§ **RECORDS FOR PROCESSING**
★ ★ ★ ★

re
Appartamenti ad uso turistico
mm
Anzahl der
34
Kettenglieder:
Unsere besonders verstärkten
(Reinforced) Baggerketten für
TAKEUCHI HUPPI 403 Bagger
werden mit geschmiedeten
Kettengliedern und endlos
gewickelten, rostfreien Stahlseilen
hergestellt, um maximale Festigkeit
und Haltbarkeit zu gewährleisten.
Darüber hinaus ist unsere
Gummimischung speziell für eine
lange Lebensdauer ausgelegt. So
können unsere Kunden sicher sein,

★ ★ ★ ★

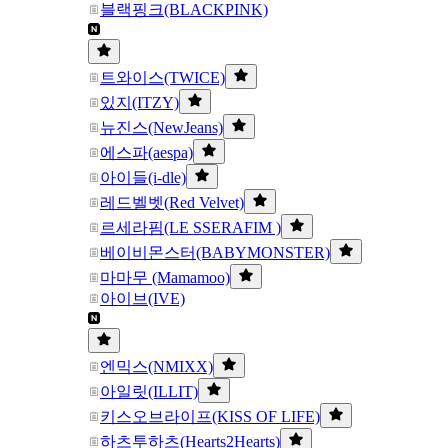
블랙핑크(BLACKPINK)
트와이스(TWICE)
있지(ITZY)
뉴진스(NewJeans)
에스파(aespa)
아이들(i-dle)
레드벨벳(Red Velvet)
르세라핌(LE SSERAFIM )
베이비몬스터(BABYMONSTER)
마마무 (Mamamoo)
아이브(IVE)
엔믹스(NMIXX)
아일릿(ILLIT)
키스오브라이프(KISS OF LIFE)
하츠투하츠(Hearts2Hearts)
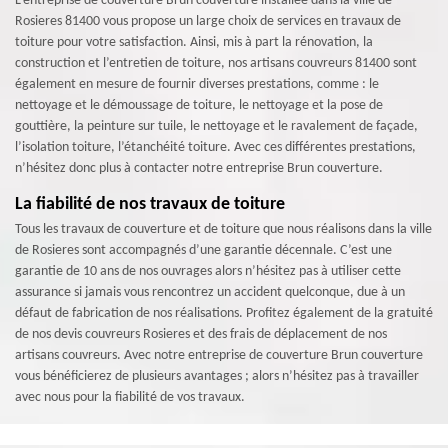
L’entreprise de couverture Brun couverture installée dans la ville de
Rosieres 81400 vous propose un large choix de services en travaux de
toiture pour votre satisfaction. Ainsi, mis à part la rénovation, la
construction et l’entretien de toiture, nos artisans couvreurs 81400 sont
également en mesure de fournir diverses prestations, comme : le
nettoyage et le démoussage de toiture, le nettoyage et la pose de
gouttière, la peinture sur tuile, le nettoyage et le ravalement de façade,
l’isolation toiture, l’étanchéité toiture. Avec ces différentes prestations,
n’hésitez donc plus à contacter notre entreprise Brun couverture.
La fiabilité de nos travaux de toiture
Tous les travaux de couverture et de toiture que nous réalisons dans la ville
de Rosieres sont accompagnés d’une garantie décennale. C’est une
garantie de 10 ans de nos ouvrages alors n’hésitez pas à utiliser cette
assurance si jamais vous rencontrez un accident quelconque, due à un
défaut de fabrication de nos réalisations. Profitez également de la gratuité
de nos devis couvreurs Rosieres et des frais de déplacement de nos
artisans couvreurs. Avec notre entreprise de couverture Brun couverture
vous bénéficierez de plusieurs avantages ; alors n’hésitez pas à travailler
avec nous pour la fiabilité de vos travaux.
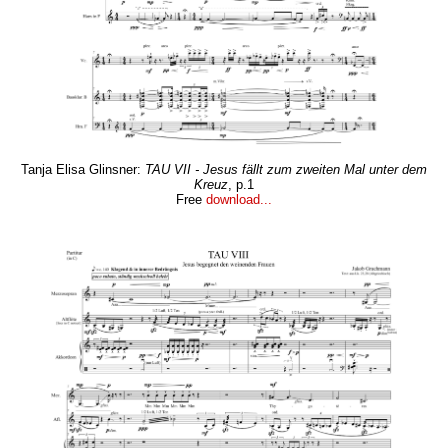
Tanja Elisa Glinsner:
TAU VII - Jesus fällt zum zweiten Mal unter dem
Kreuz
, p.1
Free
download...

★ ★ ★ ★

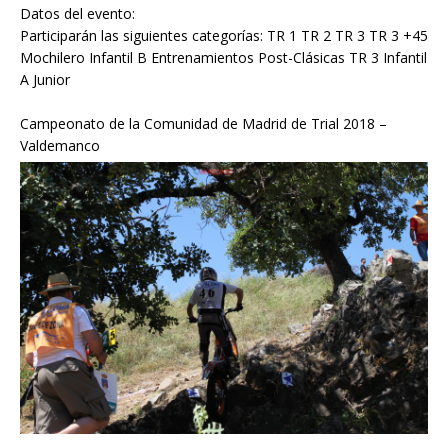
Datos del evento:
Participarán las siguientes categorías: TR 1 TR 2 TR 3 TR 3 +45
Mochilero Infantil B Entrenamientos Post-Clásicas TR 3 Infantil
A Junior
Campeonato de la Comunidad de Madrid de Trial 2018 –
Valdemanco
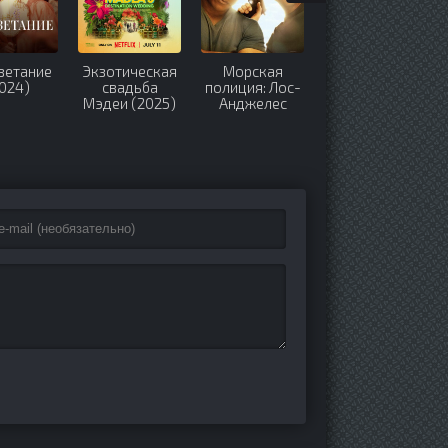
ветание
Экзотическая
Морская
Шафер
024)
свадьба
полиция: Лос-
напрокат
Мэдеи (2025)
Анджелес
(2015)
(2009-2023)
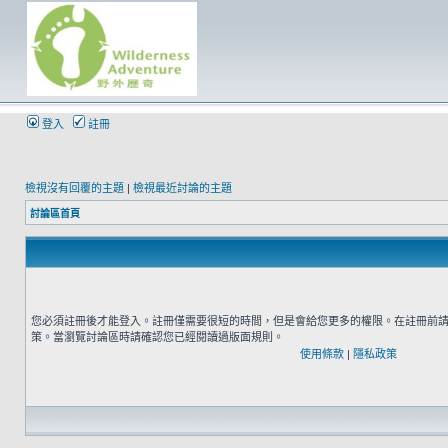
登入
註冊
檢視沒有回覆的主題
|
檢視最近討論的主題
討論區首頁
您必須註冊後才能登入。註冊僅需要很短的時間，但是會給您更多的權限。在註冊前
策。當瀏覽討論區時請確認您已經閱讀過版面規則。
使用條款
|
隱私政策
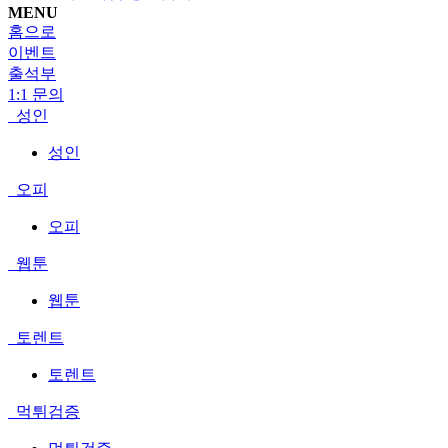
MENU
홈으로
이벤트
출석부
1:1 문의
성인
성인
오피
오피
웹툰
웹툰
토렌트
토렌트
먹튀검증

★ ★ ★ ★

§ **WHAT YOU ARE ASKED TO DO**
Everything from the line with "construction et l’entretien" through the line with "gouttière, la peinture" should be written out exactly as it appears above, end lines included, and nothing outside that range.

§ **OUTPUT OF THE EXERCISE**
construction et l’entretien de toiture, nos artisans couvreurs 81400 sont
également en mesure de fournir diverses prestations, comme : le
nettoyage et le démoussage de toiture, le nettoyage et la pose de
gouttière, la peinture sur tuile, le nettoyage et le ravalement de façade,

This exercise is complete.